_What to work on:_ In the material below, find all lines with the string "Send" and copy them.

§ §

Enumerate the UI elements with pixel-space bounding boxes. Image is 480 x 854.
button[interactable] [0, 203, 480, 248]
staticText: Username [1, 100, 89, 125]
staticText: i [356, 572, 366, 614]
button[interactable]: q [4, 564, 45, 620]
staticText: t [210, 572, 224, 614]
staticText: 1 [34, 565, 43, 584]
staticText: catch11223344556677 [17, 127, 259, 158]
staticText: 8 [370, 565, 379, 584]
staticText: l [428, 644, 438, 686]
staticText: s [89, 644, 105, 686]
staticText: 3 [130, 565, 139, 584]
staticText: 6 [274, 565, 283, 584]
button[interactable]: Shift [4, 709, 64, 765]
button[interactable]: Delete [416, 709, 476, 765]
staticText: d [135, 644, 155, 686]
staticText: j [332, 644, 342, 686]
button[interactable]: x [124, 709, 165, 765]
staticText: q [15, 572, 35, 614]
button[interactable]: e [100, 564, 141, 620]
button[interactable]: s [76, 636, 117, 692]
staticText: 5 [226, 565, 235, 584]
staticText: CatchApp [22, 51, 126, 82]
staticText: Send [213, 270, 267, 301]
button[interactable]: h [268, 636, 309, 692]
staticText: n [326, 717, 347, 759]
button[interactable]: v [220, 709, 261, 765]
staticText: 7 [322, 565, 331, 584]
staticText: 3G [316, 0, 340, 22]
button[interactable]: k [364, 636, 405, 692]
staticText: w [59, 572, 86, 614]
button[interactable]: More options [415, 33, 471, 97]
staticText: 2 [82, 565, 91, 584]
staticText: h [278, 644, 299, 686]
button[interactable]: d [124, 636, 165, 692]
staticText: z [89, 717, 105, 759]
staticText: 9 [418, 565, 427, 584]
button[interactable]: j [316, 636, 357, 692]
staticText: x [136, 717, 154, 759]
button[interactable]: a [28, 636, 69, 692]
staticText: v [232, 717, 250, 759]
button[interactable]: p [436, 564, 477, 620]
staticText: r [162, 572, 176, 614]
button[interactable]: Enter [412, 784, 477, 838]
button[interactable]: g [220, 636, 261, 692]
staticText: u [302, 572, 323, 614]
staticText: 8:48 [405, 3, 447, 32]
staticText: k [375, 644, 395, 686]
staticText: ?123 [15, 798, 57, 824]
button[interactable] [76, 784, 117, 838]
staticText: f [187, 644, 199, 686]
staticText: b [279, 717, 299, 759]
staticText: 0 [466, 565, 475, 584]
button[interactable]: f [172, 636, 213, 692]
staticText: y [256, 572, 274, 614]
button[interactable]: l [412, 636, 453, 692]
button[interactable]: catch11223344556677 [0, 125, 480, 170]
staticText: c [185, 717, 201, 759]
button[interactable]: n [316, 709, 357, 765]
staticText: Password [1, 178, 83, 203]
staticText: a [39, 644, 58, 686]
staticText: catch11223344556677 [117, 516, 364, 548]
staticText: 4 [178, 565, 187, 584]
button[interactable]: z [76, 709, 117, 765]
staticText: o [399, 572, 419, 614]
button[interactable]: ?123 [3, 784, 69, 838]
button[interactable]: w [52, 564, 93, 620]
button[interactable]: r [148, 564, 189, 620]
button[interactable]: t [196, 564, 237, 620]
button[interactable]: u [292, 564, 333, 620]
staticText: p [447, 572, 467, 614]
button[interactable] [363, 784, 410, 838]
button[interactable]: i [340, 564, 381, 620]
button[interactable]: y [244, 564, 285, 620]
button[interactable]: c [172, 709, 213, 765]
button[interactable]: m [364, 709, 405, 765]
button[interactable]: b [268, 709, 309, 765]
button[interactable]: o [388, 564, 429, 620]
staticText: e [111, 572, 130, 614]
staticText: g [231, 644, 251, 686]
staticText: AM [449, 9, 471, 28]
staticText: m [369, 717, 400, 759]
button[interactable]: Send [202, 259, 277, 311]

§ §

_Problem solution:_
staticText: Send [213, 270, 267, 301]
button[interactable]: Send [202, 259, 277, 311]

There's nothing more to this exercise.